Et c’est devant une fosse bien remplie que le quartet tant attendu dévoila ce soir-là ses instruments venus d’Asie centrale (le morin khuur, violon à tête de cheval, ou encore le tovshuur, un luth à deux cordes), qu’il gère manifestement avec la plus grande précision. Au-delà d’un show réglé comme une horloge, et des émotions nouvelles qu’il semble générer au plus grand nombre, ce qui nous personnellement le plus plongé dans un profond bad trip, il faut l’avouer, c’est le khöömii, ce chant diphonique traditionnel.
Parce que oui (et honte à nous?) il nous a fallu de très -très, très- longues secondes avant de réaliser que le son que nous entendions parfois provenait de la gorge des chanteurs. « C’est l’exemple parfait du mec qui a avalé un instrument » est la phrase entendue dans le concert qui a su mettre des mots sur nos pensées inavouables : dire qu’on a été bluffé.es ne serait qu’un trop faible euphémisme, et si les sons pouvaient sembler étranges aux oreilles peu habituées aux sonorités issues de la musique du monde, ils étaient a minima une découverte notable – au mieux, et ce fût le cas pour nous, une transe bienvenue.
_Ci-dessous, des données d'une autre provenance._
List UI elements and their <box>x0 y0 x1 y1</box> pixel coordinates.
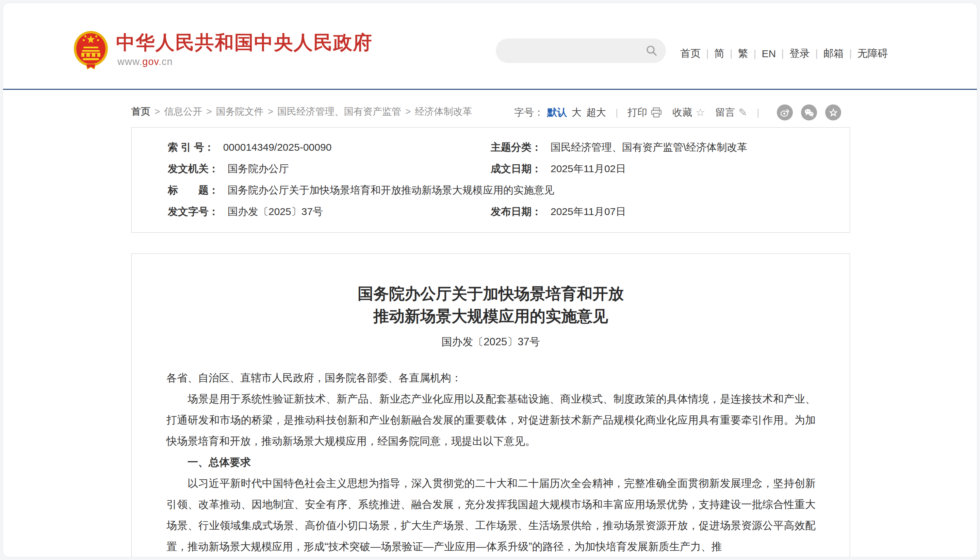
search-icon <box>645 45 658 57</box>
page-card: 中华人民共和国中央人民政府 www.gov.cn 首页 简 繁 EN 登录 邮箱… <box>3 3 977 557</box>
site-logo[interactable]: 中华人民共和国中央人民政府 www.gov.cn <box>73 31 373 71</box>
meta-title-label: 标 题： <box>168 179 219 201</box>
breadcrumb-home[interactable]: 首页 <box>132 105 150 118</box>
document-body: 各省、自治区、直辖市人民政府，国务院各部委、各直属机构： 场景是用于系统性验证新… <box>167 367 816 557</box>
nav-login[interactable]: 登录 <box>776 47 810 60</box>
share-buttons <box>769 105 841 120</box>
meta-row: 发文字号： 国办发〔2025〕37号 发布日期： 2025年11月07日 <box>132 201 850 222</box>
page-toolbar: 字号： 默认 大 超大 | 打印 收藏 ☆ 留言 ✎ | <box>514 105 841 120</box>
document-content-box: 国务院办公厅关于加快场景培育和开放 推动新场景大规模应用的实施意见 国办发〔20… <box>132 253 850 557</box>
meta-issuer-label: 发文机关： <box>168 158 219 179</box>
breadcrumb-economy-category[interactable]: 国民经济管理、国有资产监管 <box>264 105 401 118</box>
meta-category-value: 国民经济管理、国有资产监管\经济体制改革 <box>550 137 747 158</box>
printer-icon <box>651 107 662 118</box>
meta-publish-date-label: 发布日期： <box>491 201 542 222</box>
star-share-icon[interactable] <box>825 105 841 120</box>
pencil-icon: ✎ <box>738 107 747 118</box>
meta-row: 标 题： 国务院办公厅关于加快场景培育和开放推动新场景大规模应用的实施意见 <box>132 179 850 201</box>
breadcrumb-current: 经济体制改革 <box>401 105 472 118</box>
meta-signed-date-label: 成文日期： <box>491 158 542 179</box>
meta-doc-number-value: 国办发〔2025〕37号 <box>228 201 323 222</box>
meta-index-label: 索 引 号： <box>168 137 214 158</box>
meta-row: 发文机关： 国务院办公厅 成文日期： 2025年11月02日 <box>132 158 850 179</box>
favorite-button[interactable]: 收藏 ☆ <box>672 106 705 119</box>
nav-mailbox[interactable]: 邮箱 <box>810 47 844 60</box>
font-size-label: 字号： <box>514 106 544 119</box>
header-divider <box>3 89 977 90</box>
toolbar-separator: | <box>757 107 759 118</box>
meta-signed-date-value: 2025年11月02日 <box>550 158 626 179</box>
font-size-default-button[interactable]: 默认 <box>547 106 567 119</box>
search-box <box>496 38 666 63</box>
meta-publish-date-value: 2025年11月07日 <box>550 201 626 222</box>
search-button[interactable] <box>645 38 666 63</box>
nav-home[interactable]: 首页 <box>680 47 701 60</box>
nav-english[interactable]: EN <box>748 48 776 60</box>
print-button[interactable]: 打印 <box>627 106 662 119</box>
meta-doc-number-label: 发文字号： <box>168 201 219 222</box>
breadcrumb-info-disclosure[interactable]: 信息公开 <box>150 105 202 118</box>
document-metadata-box: 索 引 号： 000014349/2025-00090 主题分类： 国民经济管理… <box>132 127 850 233</box>
site-url: www.gov.cn <box>117 56 373 67</box>
china-national-emblem-icon <box>73 31 108 71</box>
document-title: 国务院办公厅关于加快场景培育和开放 推动新场景大规模应用的实施意见 <box>132 282 850 327</box>
document-title-line1: 国务院办公厅关于加快场景培育和开放 <box>132 282 850 305</box>
section-paragraph: 以习近平新时代中国特色社会主义思想为指导，深入贯彻党的二十大和二十届历次全会精神… <box>167 473 816 557</box>
meta-row: 索 引 号： 000014349/2025-00090 主题分类： 国民经济管理… <box>132 137 850 158</box>
search-input[interactable] <box>496 38 645 63</box>
meta-category-label: 主题分类： <box>491 137 542 158</box>
wechat-share-icon[interactable] <box>801 105 817 120</box>
document-title-line2: 推动新场景大规模应用的实施意见 <box>132 305 850 327</box>
intro-paragraph: 场景是用于系统性验证新技术、新产品、新业态产业化应用以及配套基础设施、商业模式、… <box>167 388 816 452</box>
meta-issuer-value: 国务院办公厅 <box>228 158 289 179</box>
breadcrumb-state-council-docs[interactable]: 国务院文件 <box>202 105 263 118</box>
section-heading: 一、总体要求 <box>167 452 816 473</box>
document-number: 国办发〔2025〕37号 <box>132 335 850 349</box>
nav-accessibility[interactable]: 无障碍 <box>844 47 888 60</box>
breadcrumb: 首页 信息公开 国务院文件 国民经济管理、国有资产监管 经济体制改革 <box>132 105 472 118</box>
top-nav: 首页 简 繁 EN 登录 邮箱 无障碍 <box>680 47 888 60</box>
meta-title-value: 国务院办公厅关于加快场景培育和开放推动新场景大规模应用的实施意见 <box>228 179 554 201</box>
meta-index-value: 000014349/2025-00090 <box>223 137 332 158</box>
font-size-large-button[interactable]: 大 <box>572 106 582 119</box>
site-title: 中华人民共和国中央人民政府 <box>116 32 373 53</box>
nav-simplified[interactable]: 简 <box>701 47 725 60</box>
toolbar-separator: | <box>615 107 618 118</box>
weibo-share-icon[interactable] <box>777 105 793 120</box>
salutation-paragraph: 各省、自治区、直辖市人民政府，国务院各部委、各直属机构： <box>167 367 816 388</box>
font-size-xlarge-button[interactable]: 超大 <box>586 106 606 119</box>
nav-traditional[interactable]: 繁 <box>725 47 748 60</box>
page: { "colors": { "brand_red": "#c5322b", "n… <box>0 0 980 560</box>
star-outline-icon: ☆ <box>695 107 705 118</box>
comment-button[interactable]: 留言 ✎ <box>715 106 747 119</box>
Tandis que l’un des deux chanteurs évoquait régulièrement, entre chaque morceau, des « montagnes enneigées et de rivières qui serpentent dans des paysages infinis », d’épopées et de légendes venues d’ailleurs, la foule dansait timidement, mais paraissait complètement sous le charme, il faut le dire. La surprise était de taille quand, à la fin du set, le groupe expliqua s’être formée en 2023 seulement, et être à l’aube de la sortie de son premier EP le 14 mars. Avant que Los Burritos Santos, le deuxième groupe local de la soirée, vienne récupérer le flambeau, pour un voyage un peu plus au Sud, c’est la salle entière qui s’est chauffé les mains de longues minutes, l’air ébahi, carrément emballée par le petit phénomène Shubiao.